● Task statement
Repeat the records below line by line, exactly, finishing on the line that contains "ساخت و کاربرد".

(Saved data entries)
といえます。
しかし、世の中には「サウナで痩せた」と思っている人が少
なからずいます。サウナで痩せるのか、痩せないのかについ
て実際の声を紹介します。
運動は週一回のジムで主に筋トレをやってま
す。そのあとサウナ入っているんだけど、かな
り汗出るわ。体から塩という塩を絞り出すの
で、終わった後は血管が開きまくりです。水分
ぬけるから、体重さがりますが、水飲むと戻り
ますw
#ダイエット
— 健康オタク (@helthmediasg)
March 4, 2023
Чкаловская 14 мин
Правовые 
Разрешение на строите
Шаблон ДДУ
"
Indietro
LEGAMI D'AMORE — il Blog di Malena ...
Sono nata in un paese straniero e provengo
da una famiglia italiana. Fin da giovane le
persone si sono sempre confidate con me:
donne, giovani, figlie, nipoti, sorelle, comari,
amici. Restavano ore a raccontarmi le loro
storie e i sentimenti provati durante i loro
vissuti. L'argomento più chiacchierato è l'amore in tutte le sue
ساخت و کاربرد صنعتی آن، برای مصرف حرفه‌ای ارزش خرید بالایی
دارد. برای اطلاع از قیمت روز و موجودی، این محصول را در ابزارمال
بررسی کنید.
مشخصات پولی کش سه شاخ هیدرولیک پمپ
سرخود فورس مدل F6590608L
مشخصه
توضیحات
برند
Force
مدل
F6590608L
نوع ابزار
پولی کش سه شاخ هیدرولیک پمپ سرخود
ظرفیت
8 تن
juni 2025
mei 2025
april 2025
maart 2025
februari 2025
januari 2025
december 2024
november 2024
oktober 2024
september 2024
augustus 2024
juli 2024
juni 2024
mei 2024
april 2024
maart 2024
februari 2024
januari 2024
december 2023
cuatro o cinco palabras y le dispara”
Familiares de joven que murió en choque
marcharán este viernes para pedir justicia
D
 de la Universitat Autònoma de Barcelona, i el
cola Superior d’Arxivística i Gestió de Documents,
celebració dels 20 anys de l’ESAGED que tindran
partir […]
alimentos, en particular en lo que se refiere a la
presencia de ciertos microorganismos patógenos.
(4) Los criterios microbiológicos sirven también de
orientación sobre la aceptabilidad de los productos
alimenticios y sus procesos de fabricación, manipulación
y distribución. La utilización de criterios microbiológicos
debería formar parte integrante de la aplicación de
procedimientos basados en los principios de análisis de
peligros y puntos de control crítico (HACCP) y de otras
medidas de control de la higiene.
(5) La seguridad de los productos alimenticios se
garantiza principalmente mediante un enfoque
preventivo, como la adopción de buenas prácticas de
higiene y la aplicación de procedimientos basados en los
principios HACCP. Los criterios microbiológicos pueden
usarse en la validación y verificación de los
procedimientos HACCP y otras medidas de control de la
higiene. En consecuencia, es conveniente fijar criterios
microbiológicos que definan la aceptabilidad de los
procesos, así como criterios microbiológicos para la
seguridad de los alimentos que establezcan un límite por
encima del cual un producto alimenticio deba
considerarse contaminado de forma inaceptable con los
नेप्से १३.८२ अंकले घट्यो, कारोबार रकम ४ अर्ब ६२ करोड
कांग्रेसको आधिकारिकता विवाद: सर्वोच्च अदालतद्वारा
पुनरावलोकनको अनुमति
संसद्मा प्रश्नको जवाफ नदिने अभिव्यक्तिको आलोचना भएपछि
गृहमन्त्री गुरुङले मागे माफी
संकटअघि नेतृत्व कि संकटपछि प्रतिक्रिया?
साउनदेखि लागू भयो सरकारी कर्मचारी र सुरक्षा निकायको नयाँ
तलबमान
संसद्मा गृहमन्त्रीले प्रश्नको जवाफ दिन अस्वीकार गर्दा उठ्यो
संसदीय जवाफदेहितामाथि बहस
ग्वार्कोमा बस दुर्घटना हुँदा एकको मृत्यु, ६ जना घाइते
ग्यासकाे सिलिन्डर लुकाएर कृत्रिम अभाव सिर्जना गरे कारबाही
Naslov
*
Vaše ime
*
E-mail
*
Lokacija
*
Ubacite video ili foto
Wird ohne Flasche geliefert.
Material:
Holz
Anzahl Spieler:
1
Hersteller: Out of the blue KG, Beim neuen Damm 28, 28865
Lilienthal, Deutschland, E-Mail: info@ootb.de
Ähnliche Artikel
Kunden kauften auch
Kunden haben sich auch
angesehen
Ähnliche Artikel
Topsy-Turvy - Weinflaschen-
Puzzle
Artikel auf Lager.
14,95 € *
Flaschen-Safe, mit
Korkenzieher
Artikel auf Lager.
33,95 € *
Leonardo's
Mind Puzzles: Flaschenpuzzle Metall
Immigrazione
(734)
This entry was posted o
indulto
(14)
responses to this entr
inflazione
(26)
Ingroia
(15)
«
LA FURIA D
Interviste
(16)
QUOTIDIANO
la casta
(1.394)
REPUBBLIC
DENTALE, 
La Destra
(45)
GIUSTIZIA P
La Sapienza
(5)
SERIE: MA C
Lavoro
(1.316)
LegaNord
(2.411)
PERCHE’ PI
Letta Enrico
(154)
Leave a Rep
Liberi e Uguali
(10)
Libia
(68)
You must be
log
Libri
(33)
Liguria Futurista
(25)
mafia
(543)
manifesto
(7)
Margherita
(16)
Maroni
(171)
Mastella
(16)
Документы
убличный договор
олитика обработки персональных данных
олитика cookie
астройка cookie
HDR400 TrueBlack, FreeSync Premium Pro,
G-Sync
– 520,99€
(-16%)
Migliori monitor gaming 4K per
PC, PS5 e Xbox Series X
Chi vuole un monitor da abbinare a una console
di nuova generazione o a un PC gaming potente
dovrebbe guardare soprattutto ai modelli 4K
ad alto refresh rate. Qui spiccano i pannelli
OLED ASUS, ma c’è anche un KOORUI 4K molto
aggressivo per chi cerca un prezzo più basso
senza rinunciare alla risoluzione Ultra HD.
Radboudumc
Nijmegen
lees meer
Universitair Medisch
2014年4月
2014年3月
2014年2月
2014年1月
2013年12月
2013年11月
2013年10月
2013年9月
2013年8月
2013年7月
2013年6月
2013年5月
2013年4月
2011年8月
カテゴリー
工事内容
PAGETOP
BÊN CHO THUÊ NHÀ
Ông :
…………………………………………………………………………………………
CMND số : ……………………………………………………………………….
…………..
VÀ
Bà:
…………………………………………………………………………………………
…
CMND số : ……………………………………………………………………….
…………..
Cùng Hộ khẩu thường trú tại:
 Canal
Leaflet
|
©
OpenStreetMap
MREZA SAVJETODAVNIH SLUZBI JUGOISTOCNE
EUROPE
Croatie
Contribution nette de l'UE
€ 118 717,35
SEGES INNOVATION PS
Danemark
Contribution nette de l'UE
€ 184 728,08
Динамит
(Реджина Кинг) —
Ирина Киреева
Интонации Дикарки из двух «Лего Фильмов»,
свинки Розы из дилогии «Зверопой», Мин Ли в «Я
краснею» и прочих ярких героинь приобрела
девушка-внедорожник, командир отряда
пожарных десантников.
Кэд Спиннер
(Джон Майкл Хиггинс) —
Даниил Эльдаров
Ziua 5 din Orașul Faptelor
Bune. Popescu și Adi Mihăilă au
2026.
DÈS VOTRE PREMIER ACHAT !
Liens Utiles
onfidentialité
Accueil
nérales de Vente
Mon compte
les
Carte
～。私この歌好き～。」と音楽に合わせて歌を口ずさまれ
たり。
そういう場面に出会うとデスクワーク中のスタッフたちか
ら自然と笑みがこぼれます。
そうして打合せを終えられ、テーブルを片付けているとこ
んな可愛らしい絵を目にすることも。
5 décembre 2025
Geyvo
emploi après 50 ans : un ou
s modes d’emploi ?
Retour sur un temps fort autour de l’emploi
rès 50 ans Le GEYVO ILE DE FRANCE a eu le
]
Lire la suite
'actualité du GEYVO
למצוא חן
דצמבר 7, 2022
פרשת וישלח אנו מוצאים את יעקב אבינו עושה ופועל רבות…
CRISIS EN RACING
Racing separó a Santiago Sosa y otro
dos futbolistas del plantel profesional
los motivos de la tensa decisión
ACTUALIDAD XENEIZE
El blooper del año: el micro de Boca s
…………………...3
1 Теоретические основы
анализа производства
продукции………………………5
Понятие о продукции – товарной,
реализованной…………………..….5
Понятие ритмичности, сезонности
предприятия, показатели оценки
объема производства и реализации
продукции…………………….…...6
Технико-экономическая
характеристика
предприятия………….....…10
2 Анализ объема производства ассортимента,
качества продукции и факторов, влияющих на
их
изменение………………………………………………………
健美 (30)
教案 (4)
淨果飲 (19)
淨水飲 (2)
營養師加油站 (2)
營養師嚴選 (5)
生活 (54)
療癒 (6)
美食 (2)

● Result of the exercise
といえます。
しかし、世の中には「サウナで痩せた」と思っている人が少
なからずいます。サウナで痩せるのか、痩せないのかについ
て実際の声を紹介します。
運動は週一回のジムで主に筋トレをやってま
す。そのあとサウナ入っているんだけど、かな
り汗出るわ。体から塩という塩を絞り出すの
で、終わった後は血管が開きまくりです。水分
ぬけるから、体重さがりますが、水飲むと戻り
ますw
#ダイエット
— 健康オタク (@helthmediasg)
March 4, 2023
Чкаловская 14 мин
Правовые 
Разрешение на строите
Шаблон ДДУ
"
Indietro
LEGAMI D'AMORE — il Blog di Malena ...
Sono nata in un paese straniero e provengo
da una famiglia italiana. Fin da giovane le
persone si sono sempre confidate con me:
donne, giovani, figlie, nipoti, sorelle, comari,
amici. Restavano ore a raccontarmi le loro
storie e i sentimenti provati durante i loro
vissuti. L'argomento più chiacchierato è l'amore in tutte le sue
ساخت و کاربرد صنعتی آن، برای مصرف حرفه‌ای ارزش خرید بالایی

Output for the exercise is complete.